FC got off to a catastrophic start to the season and Schmadtke soon reacted to the increasing criticism in an abusive manner. So he snapped at a reporter: “Do you want me to give you an evaluation of the season now, on the third day? The season sucks!” And she didn’t get any better. After many good years, FC and Jörg Schmadtke went their separate ways in October. A separation, however, that did not go unanswered. A year later – Schmadtke had long since arrived at his last station in Wolfsburg – the manager said: “If so-called fans think they have to insult me, we can’t even give them the platform. Untruths are being spread. I think it’s a shame And it hurts me that the old or new Cologne board of directors has not distanced itself from it. Some values ​​have got mixed up at this traditional club.” Jörg Schmadtke was never at a loss for honest words.
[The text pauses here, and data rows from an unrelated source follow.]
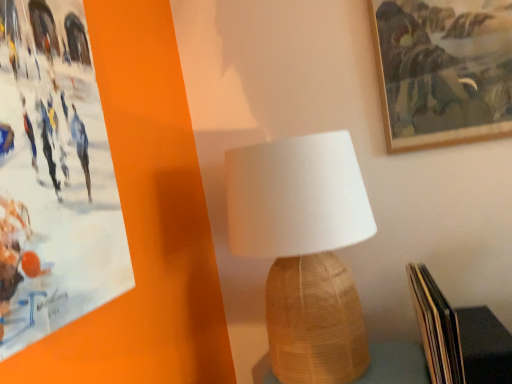 Question: Considering the relative sizes of woven wood table at center and wooden picture frame at upper right in the image provided, is woven wood table at center shorter than wooden picture frame at upper right?

Choices:
 (A) yes
 (B) no

Answer: (A)

Question: Can you see woven wood table at center touching wooden picture frame at upper right?

Choices:
 (A) no
 (B) yes

Answer: (A)

Question: Is the position of woven wood table at center less distant than that of wooden picture frame at upper right?

Choices:
 (A) no
 (B) yes

Answer: (B)

Question: Is woven wood table at center thinner than wooden picture frame at upper right?

Choices:
 (A) no
 (B) yes

Answer: (A)

Question: Is woven wood table at center turned away from wooden picture frame at upper right?

Choices:
 (A) yes
 (B) no

Answer: (B)

Question: From their relative heights in the image, would you say wooden picture frame at upper right is taller or shorter than white woven lampshade at center?

Choices:
 (A) short
 (B) tall

Answer: (A)

Question: Considering the relative positions of wooden picture frame at upper right and white woven lampshade at center in the image provided, is wooden picture frame at upper right to the left or to the right of white woven lampshade at center?

Choices:
 (A) left
 (B) right

Answer: (B)

Question: In terms of size, does wooden picture frame at upper right appear bigger or smaller than white woven lampshade at center?

Choices:
 (A) big
 (B) small

Answer: (B)

Question: Which is correct: wooden picture frame at upper right is inside white woven lampshade at center, or outside of it?

Choices:
 (A) inside
 (B) outside

Answer: (B)

Question: Considering the positions of point (423, 314) and point (422, 66), is point (423, 314) closer or farther from the camera than point (422, 66)?

Choices:
 (A) closer
 (B) farther

Answer: (A)

Question: From the image's perspective, relative to wooden picture frame at upper right, is hardcover book at lower right above or below?

Choices:
 (A) below
 (B) above

Answer: (A)

Question: Is hardcover book at lower right wider or thinner than wooden picture frame at upper right?

Choices:
 (A) wide
 (B) thin

Answer: (A)

Question: Is hardcover book at lower right inside the boundaries of wooden picture frame at upper right, or outside?

Choices:
 (A) outside
 (B) inside

Answer: (A)

Question: From a real-world perspective, is wooden picture frame at upper right physically located above or below woven wood table at center?

Choices:
 (A) above
 (B) below

Answer: (A)

Question: From the image's perspective, is wooden picture frame at upper right located above or below woven wood table at center?

Choices:
 (A) above
 (B) below

Answer: (A) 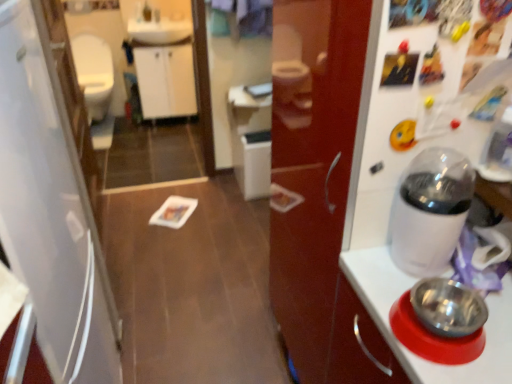 Where is `free spot above white glossy sink at upper center (from a real-world perspective)`? free spot above white glossy sink at upper center (from a real-world perspective) is located at coordinates (156, 26). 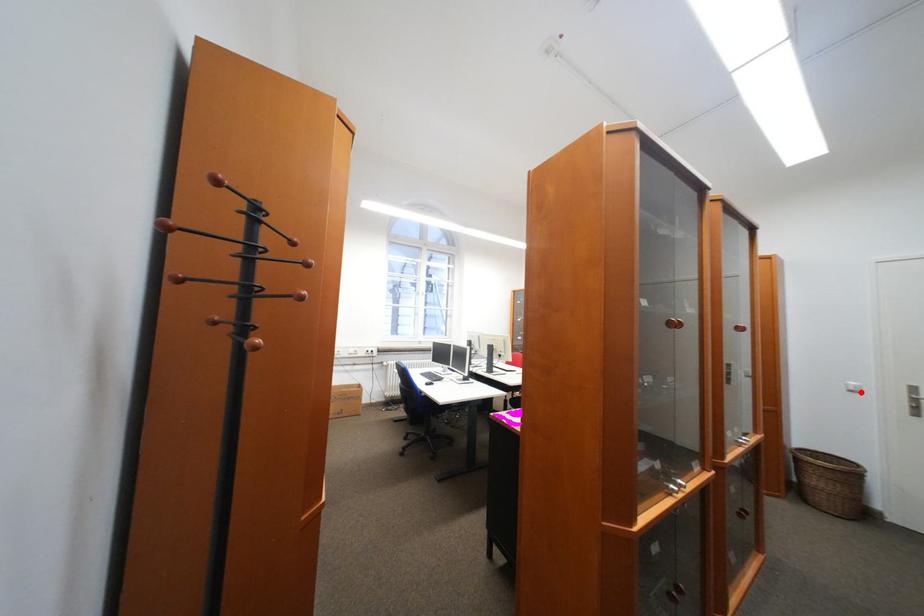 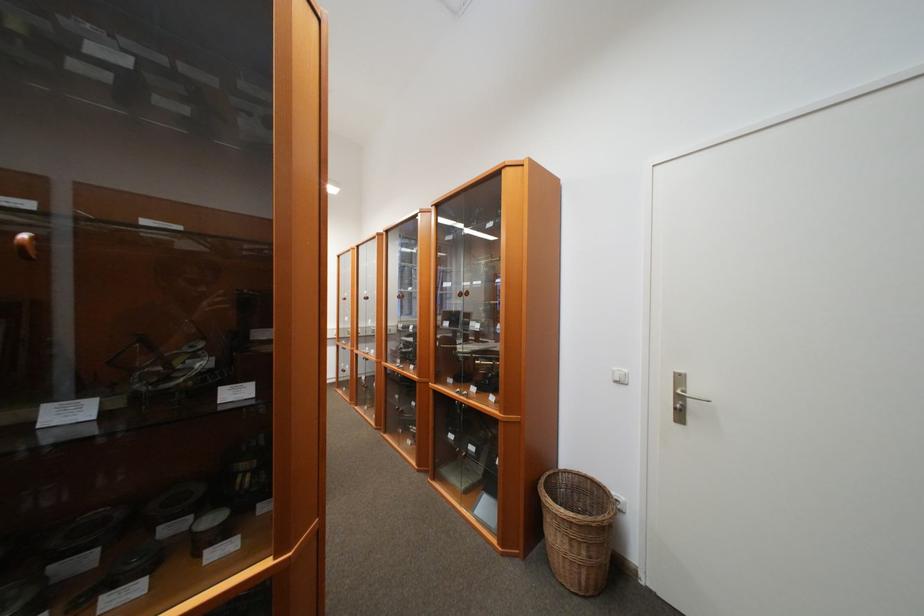 Locate, in the second image, the point that corresponds to the highlighted location in the first image.

(626, 383) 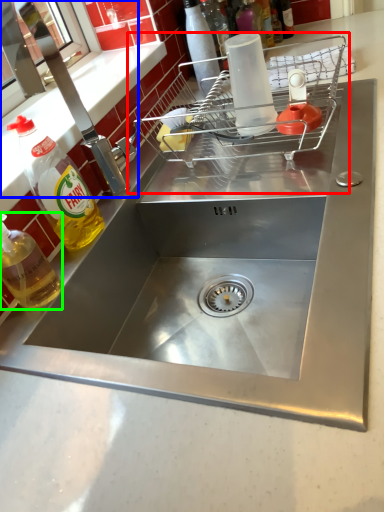 Question: Which is farther away from appliance (highlighted by a red box)? tap (highlighted by a blue box) or bottle (highlighted by a green box)?

Choices:
 (A) tap
 (B) bottle

Answer: (B) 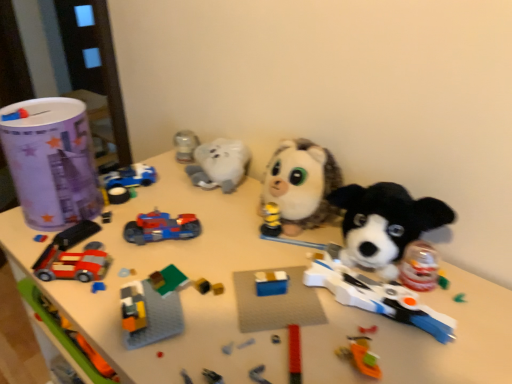 Where is `vacant area that lies in front of shiny plastic toy car at center, which is counted as the second toy, starting from the right`? vacant area that lies in front of shiny plastic toy car at center, which is counted as the second toy, starting from the right is located at coordinates (157, 290). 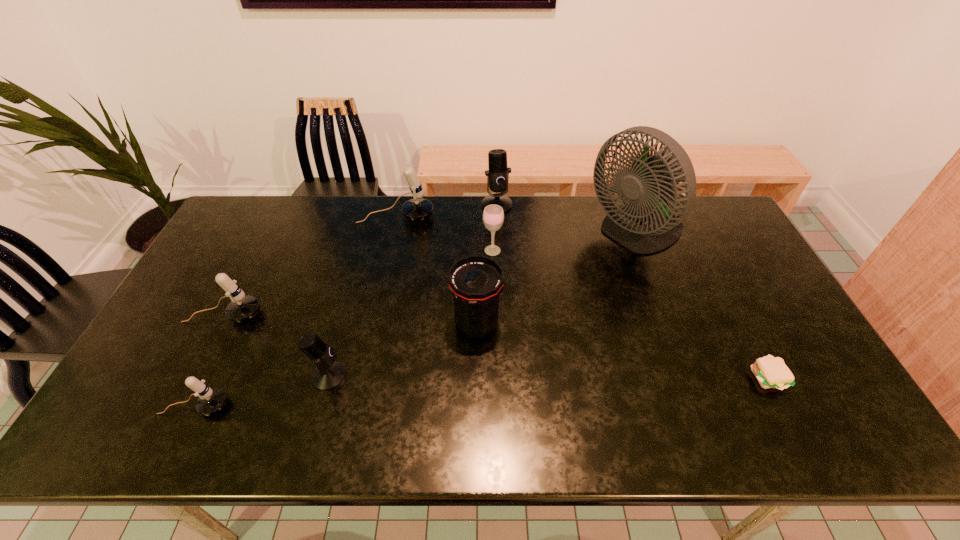 This screenshot has height=540, width=960. In order to click on the tallest object in this screenshot , I will do `click(647, 224)`.

Where is `fan`? The width and height of the screenshot is (960, 540). fan is located at coordinates (647, 224).

In order to click on the farther black microphone in this screenshot , I will do `click(498, 174)`.

I want to click on the bigger black microphone, so click(498, 174).

Find the location of a particular element. the rightmost white microphone is located at coordinates (416, 209).

You are a GUI agent. You are given a task and a screenshot of the screen. Output one action in this format:
    pyautogui.click(x=<x>, y=<y>)
    Task: Click on the farthest white microphone
    The width and height of the screenshot is (960, 540).
    Given the screenshot: What is the action you would take?
    pyautogui.click(x=416, y=209)

The image size is (960, 540). Find the location of `telephoto lens`. telephoto lens is located at coordinates (476, 282).

I want to click on wineglass, so click(493, 216).

At what (x,y) coordinates should I click in order to perform the action: click on the second biggest white microphone. Please return your answer as a coordinate pair (x, y). Looking at the image, I should click on (241, 308).

Where is `the third farthest microphone`? The height and width of the screenshot is (540, 960). the third farthest microphone is located at coordinates (241, 308). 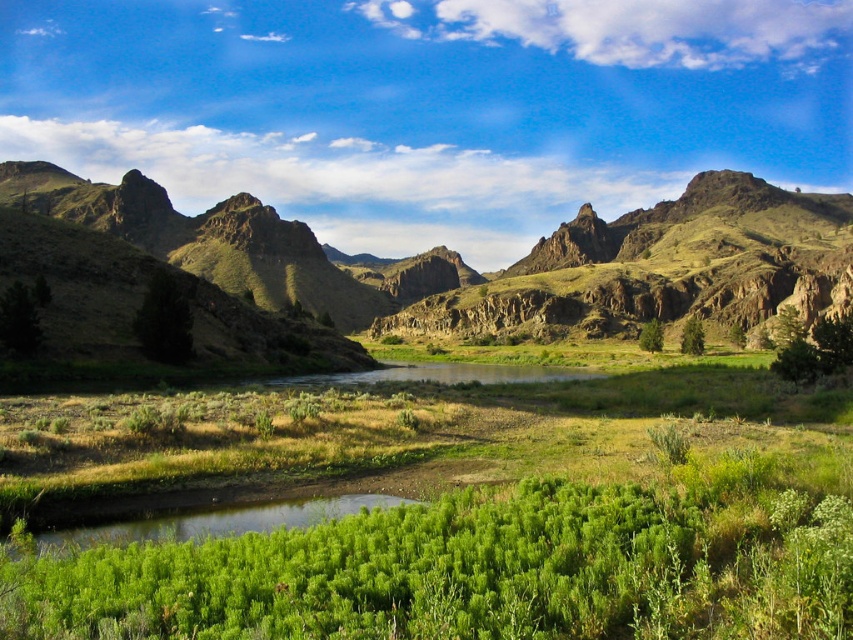 You are a hiker trying to navigate through the green leafy shrubs at center and the green leafy shrub at center. Which one is shorter?

The green leafy shrubs at center is not as tall as the green leafy shrub at center, so the green leafy shrubs at center is shorter.

You are planning a hiking trip and need to decide between two landmarks in the image. The first is the green rocky mountains at center and the second is the green leafy shrub at center. Which landmark is larger in size?

The green rocky mountains at center is bigger than the green leafy shrub at center according to the description provided.

You are a hiker trying to navigate through the landscape. You see the green rocky mountains at center and the green leafy shrub at center. Which object is closer to you?

The green rocky mountains at center are closer to the viewer than the green leafy shrub at center. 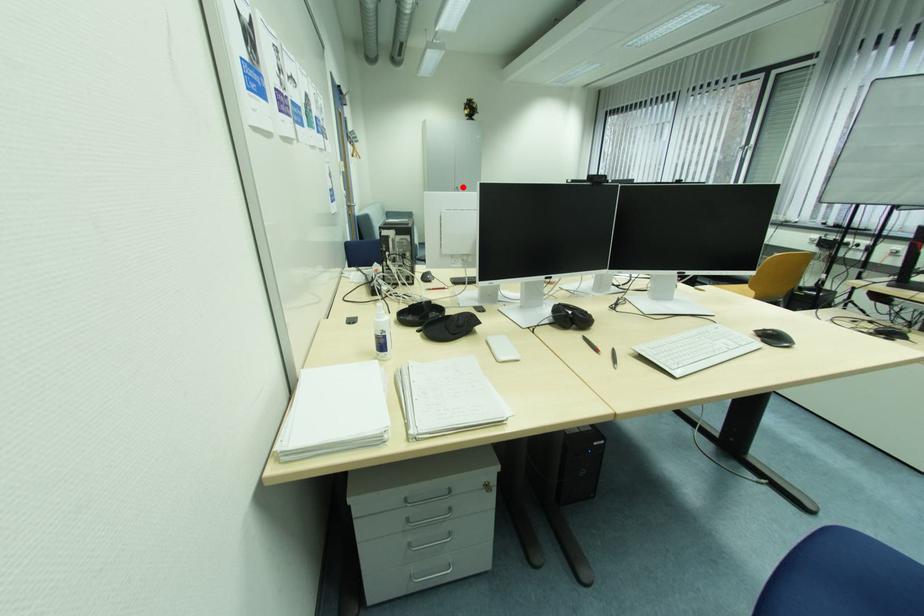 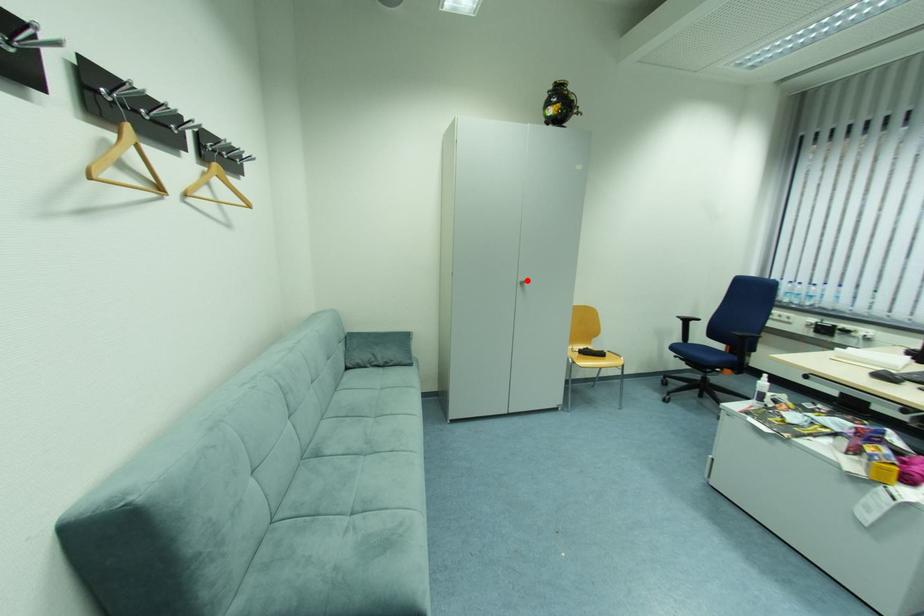 I am providing you with two images of the same scene from different viewpoints. A red point is marked on the first image and another point is marked on the second image. Does the point marked in image1 correspond to the same location as the one in image2?

Yes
Now where he stops, the man who once conquered the Bundesliga with his colorful jerseys and shorts said in an interview to the “Süddeutsche Zeitung”: “I don’t want to hide the fact that parts of the business are more and more disgusting to me.” Unfortunately, this is a commonplace that one often hears from people who turn their backs on professional football. Typically Schmadtke is more a statement he made a few years ago when his striker Anthony Modeste missed a few more chances after two goals and the fans and journalists grumbled: “If a striker scores two goals, he can always be satisfied Go home. But people always want more. They want half a pig for 50 euros – and it should also be kept in a species-appropriate manner.”

A sentence that you can definitely let sink in. Let’s see whether Jörg Schmadtke went home finally satisfied – or whether he will come back again. He doesn’t want to rule that out entirely. Probably depends on how “colorful” his life will be in the future, even without football.